China stocks fell again on Monday after last week’s savage sell-off, but losses were limited by another set of vows by regulators to stabilise the market and signs that state investors are buying into slumping small-caps.

The blue-chip CSI300 Index lost as much as 2.1% before ending up 0.7%, near levels last seen in 2019. The Shanghai Composite Index lost 1%, its sixth straight session of decline.

Last week, the Shanghai benchmark recorded its worst week since October 2018, leading many Chinese investors to vent their frustration and anger via social media, including a blog account of the U.S. Embassy in Beijing.

In an apparent effort to soothe the market, China’s securities regulator vowed over the weekend to prevent abnormal market fluctuations and crack down on “vicious” short selling. On Monday, the watchdog said it would take forceful measures to prevent risks of margin calls.
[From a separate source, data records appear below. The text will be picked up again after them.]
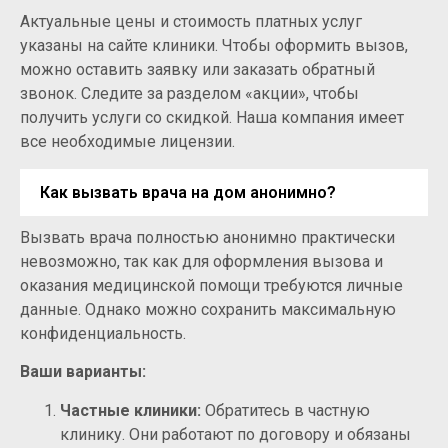
Актуальные цены и стоимость платных услуг
указаны на сайте клиники. Чтобы оформить вызов,
можно оставить заявку или заказать обратный
звонок. Следите за разделом «акции», чтобы
получить услуги со скидкой. Наша компания имеет
все необходимые лицензии.
Как вызвать врача на дом анонимно?
Вызвать врача полностью анонимно практически
невозможно, так как для оформления вызова и
оказания медицинской помощи требуются личные
данные. Однако можно сохранить максимальную
конфиденциальность.
Ваши варианты:
Частные клиники:
Обратитесь в частную
клинику. Они работают по договору и обязаны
“The national team should step up efforts to rescue the market,” said Yang Delong, chief economist at First Seafront Fund Management. “The market has reached a critical moment.”

State-backed investors – dubbed the “national team”, have stepped up buying blue-chip funds to support the market in recent weeks, and on Monday, there were signs state firms were buying small-caps, which have tumbled recently. Trading volume in exchange-traded funds tracking small-cap indexes the CSI500, CSI1000 and ChiNext surged on Monday. Still, the CSI 1000 Index sank 6% on Monday, and the CSI500 Index fell 2.3%, amid lingering fears that many investors would be forced to unwind their leveraged bets.
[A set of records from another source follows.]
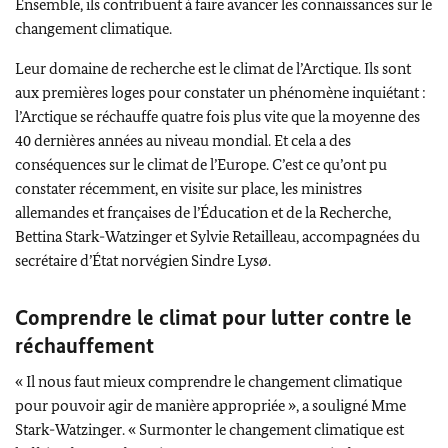
Ensemble, ils contribuent à faire avancer les connaissances sur le
changement climatique.
Leur domaine de recherche est le climat de l’Arctique. Ils sont
aux premières loges pour constater un phénomène inquiétant :
l’Arctique se réchauffe quatre fois plus vite que la moyenne des
40 dernières années au niveau mondial. Et cela a des
conséquences sur le climat de l’Europe. C’est ce qu’ont pu
constater récemment, en visite sur place, les ministres
allemandes et françaises de l’Éducation et de la Recherche,
Bettina Stark-Watzinger
et Sylvie Retailleau, accompagnées du
secrétaire d’État norvégien
Sindre Lysø
.
Comprendre le climat pour lutter contre le
réchauffement
« Il nous faut mieux comprendre le changement climatique
pour pouvoir agir de manière appropriée », a souligné Mme
Stark-Watzinger
. « Surmonter le changement climatique est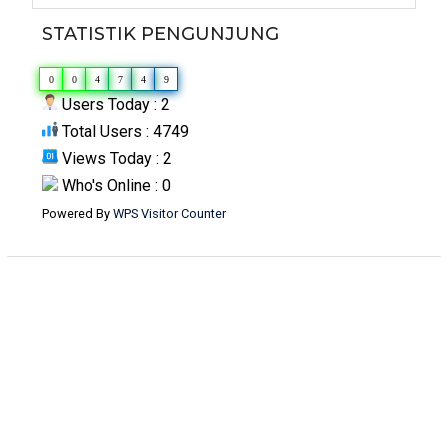
STATISTIK PENGUNJUNG
0
0
4
7
4
9
Users Today : 2
Total Users : 4749
Views Today : 2
Who's Online : 0
Powered By
WPS Visitor Counter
Adding to investor pessimism, recent economic indicators showed no signs of improving, and the International Monetary Fund on Friday projected that China’s economic growth would slow to 4.6% in 2024 and decline further in the medium-term with growth of about 3.5% projected in 2028.

The Hong Kong market remained relatively stable, with the Hang Seng benchmark down only 0.2%. The broad Asian shares fell after a robust U.S. jobs report dashed any expectations of a near-term interest rate cut from the Federal Reserve.

Geopolitical concerns also weighed on the market as the United States added more than a dozen Chinese companies to those it alleges are working with Beijing’s military, as part of a broader effort to keep American technology from aiding China.